Поздравляя с днем рождения, евреи желают виновнику торжества дожить до 120 лет. Такое случилось с прозой Бабеля. Она сегодня кажется если не самой живой, то самой универсальной. Из всей блестящей плеяды (их имена лестно даже повторять: Булгаков, Платонов, Олеша, Ильф и Петров) именно Бабель надежнее других, за исключением, пожалуй, того же Булгакова, вошел в состав мировой литературы. В Америке, во всяком случае, его знают все серьезные читатели и, что еще важнее, все хорошие писатели. Когда я спросил об этом одного нью-йоркского прозаика, он ответил сразу и категорично.
“Бабель, – сказал мой знакомый эксцентрик, предпочитающий Довлатова Толстому, – создал предельно концентрированную литературу, которая и привела вашу словесность в ХХ век”.
На первый взгляд признание у чужеземцев кажется странным.
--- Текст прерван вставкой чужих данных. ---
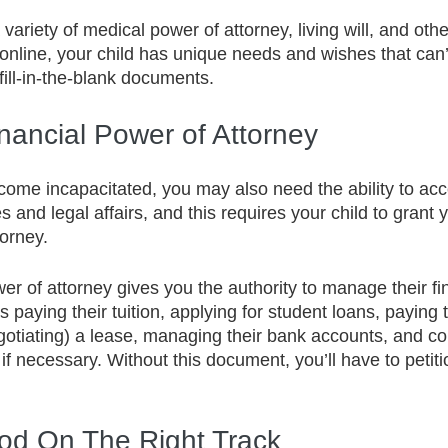
a variety of medical power of attorney, living will, and ot
online, your child has unique needs and wishes that can’
fill-in-the-blank documents. 
nancial Power of Attorney
come incapacitated, you may also need the ability to ac
 and legal affairs, and this requires your child to grant 
torney.
er of attorney gives you the authority to manage their fi
 paying their tuition, applying for student loans, paying t
gotiating) a lease, managing their bank accounts, and col
f necessary. Without this document, you’ll have to petitio
ood On The Right Track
Ведь Бабель писал на не существовавшем до него языке. Его нужно переводить не только на иностранный язык, но и на родной. Бабелевская фраза – острая, вкусная и уникальная – требует переводчика не менее изобретательного, чем автор. Однако именно азарт этого благородного состязания часто позволяет добиться успеха. Плюс, конечно, трагическая экзотика. Это как с Маркесом, шедевр которого на всех языках стал бестселлером. Труднее всего переводить не сложное и чужое, а простое и общечеловеческое – Пушкина.
Впрочем, лучше всех о переводе написал сам Бабель, показавший своим будущим переводчикам, как это делается. Я, конечно, говорю о знаменитом рассказе "Гюи де Мопассан". Эта дивная новелла повествует о том, как его герой провел сверку с подлинником, о том, как он перевел не столько опус, сколько автора, и не на бумагу, а в жизнь, и получил гонорар, не отходя от кассы.
Проблема стиля по Бабелю тотальна, и филология исправляет ошибки реальности. Поэтому сюжет располагается между двумя переводами – ложным и адекватным. На первый, помимо "безжизненного и развязного" Мопассана в исполнении героини рассказа Раисы Бендерской, указывает ее дом: "фальшиво величавый" замок нувориша, где "иконы древнего письма" соседствовали со стилизациями Рериха.
Настоящий перевод начинается уроком чтения, который ведет юный автор. Взяв рассказ Мопассана "Признание", повествующий о незадачливой девице, путавшейся с извозчиком, чтобы сэкономить 10 су, Бабель нашел в нем не обычную для французов смесь скабрезности и скаредности, а щедрое – на зависть – солнце. Его "расправленные капли, – пересказывает, а не цитирует автор, – упав на Селесту, превратились в веснушки". Этот желтый жар противостоит "промерзшей, желтой, зловонной улице" зимнего Петрограда как литература – жизни.
Секрет Бабеля восходит к Киплингу, приводит к Хемингуэю и заключался в том, чтобы совместить деловитую наглядность письма с внезапным разрядом красоты и пафоса. Мопассан в названном его именем рассказе служит катализатором этой алхимической реакции. Но результат ее – не переведенный текст Мопассана, а вдохновенный им любовный акт. Хотя он и спровоцирован цитатой "А не позабавиться ли нам сегодня, ma belle", герои не пародируют Мопассана, а претворяют дух – в плоть, написанное – в случившееся. И лишь убедившись в безусловном успехе перевода, автор триумфально заключает, что его коснулось "преддверие истины". Она, эта загадочная истина, сделала рассказ Мопассана персонажем прозрения, перевод – путем к нему, а самого Бабеля – одним из самых любимых прозаиков ужасного и величественного ХХ века.